Why the Sudden Push from HMRC?

You might wonder why HMRC is suddenly all geared up about this. Park believes the tax agency is feeling the pressure to get as much tax as possible. This need has been amplified by criticism from MPs on the public accounts committee, who believe HMRC has missed out on collecting billions. Last summer, the tax office faced more flak for not having clear estimates on UK residents’ foreign accounts’ disclosures.

This doesn’t mean everyone getting a letter has done something wrong. These letters are based on shared international data, and sometimes discrepancies arise due to computer algorithms, which might not always get it right. If you or someone you know gets such a letter, it’s a good idea to double-check your records. Not just because of any potential oversight on your part, but to ensure that the tax office hasn’t made an error either.

The International Effort to Track Financial Data

It’s worth noting that this isn’t just a UK effort. An international data sharing system, called the Common Reporting Standard, has been developed by the OECD. This has been approved by 110 countries, including places known historically as tax havens. These countries now share information to ensure that taxes are paid correctly.

HMRC, with its computer systems, checks this offshore data against what they have on UK residents. If things don’t match up, they send out these “nudge letters”.

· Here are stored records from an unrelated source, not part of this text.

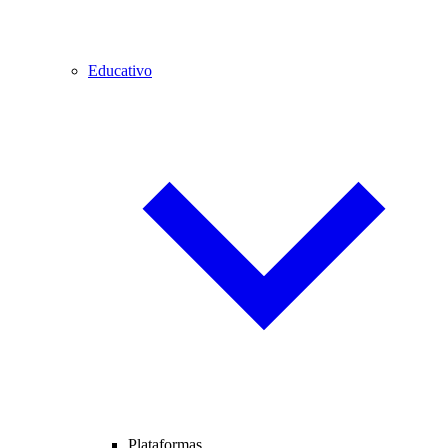
Educativo
Plataformas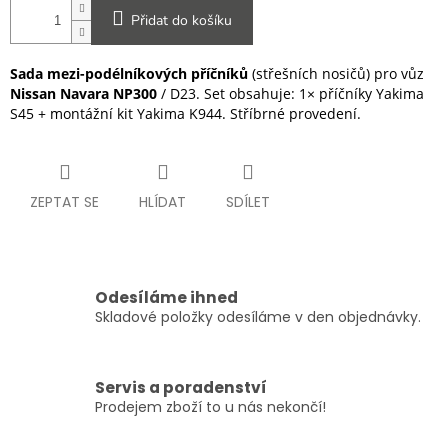
Přidat do košíku
Sada mezi-podélníkových příčníků
(střešních nosičů) pro vůz
Nissan Navara NP300
/ D23. Set obsahuje: 1× příčníky Yakima
S45 + montážní kit Yakima K944. Stříbrné provedení.
ZEPTAT SE
HLÍDAT
SDÍLET
Odesíláme ihned
Skladové položky odesíláme v den objednávky.
Servis a poradenství
Prodejem zboží to u nás nekončí!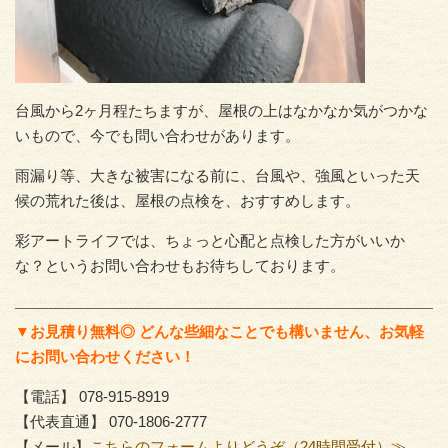
台風から2ヶ月程たちますが、屋根の上はなかなか気がつかな
いもので、今でも問い合わせがあります。
雨漏り等、大きな被害になる前に、台風や、強風といった天
候の荒れた後は、屋根の点検を、おすすめします。
彩アートライフでは、ちょっと心配と点検した方がいいか
な？というお問い合わせもお待ちしております。
▼お見積り無料◎ どんな些細なことでも構いません、お気軽
にお問い合わせください！
【電話】 078-915-8919
【代表直通】 070-1806-2777
【メール】
こちらのフォームよりどうぞ（24時間受付）≫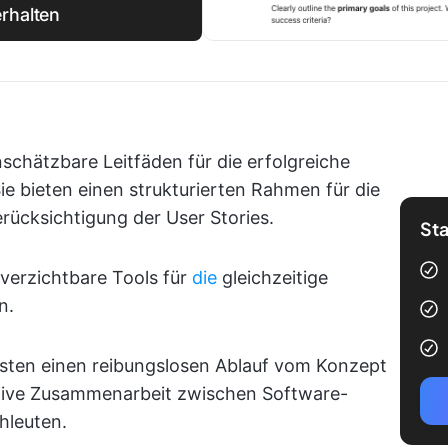
rhalten
schätzbare Leitfäden für die erfolgreiche
e bieten einen strukturierten Rahmen für die
rücksichtigung der User Stories.
Sta
verzichtbare Tools für
die
gleichzeitige
n.
sten einen reibungslosen Ablauf vom Konzept
ektive Zusammenarbeit zwischen Software-
hleuten.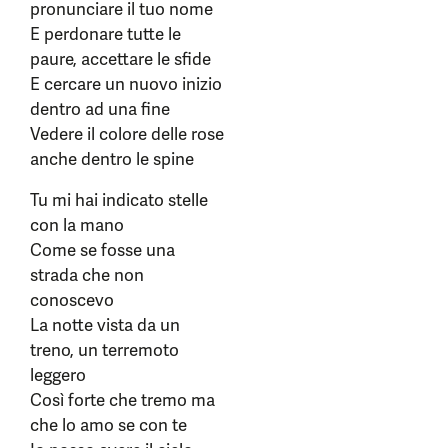
pronunciare il tuo nome
E perdonare tutte le
paure, accettare le sfide
E cercare un nuovo inizio
dentro ad una fine
Vedere il colore delle rose
anche dentro le spine
Tu mi hai indicato stelle
con la mano
Come se fosse una
strada che non
conoscevo
La notte vista da un
treno, un terremoto
leggero
Così forte che tremo ma
che lo amo se con te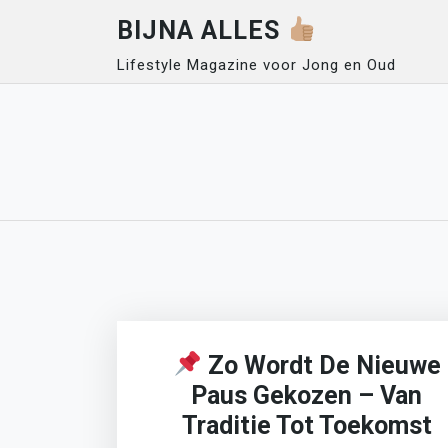
Skip
BIJNA ALLES
to
content
Lifestyle Magazine voor Jong en Oud
Zo Wordt De Nieuwe
Paus Gekozen – Van
Traditie Tot Toekomst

However, Park emphasises that often these letters go out to people who are fully compliant with their taxes. This makes it all the more crucial to ensure no errors have cropped up in their process.

Hood agrees, mentioning that getting such a letter can be a cause of stress for many. Imagine having to prove you didn’t do something wrong!

HMRC’s Assurance

Despite the confusion these letters can cause, HMRC stands by their efforts, stating they’ve been successful in tackling offshore non-compliance. Since 2019, they’ve secured around £526 million from these initiatives. This, they believe, shows their dedication to ensuring everyone pays their fair share.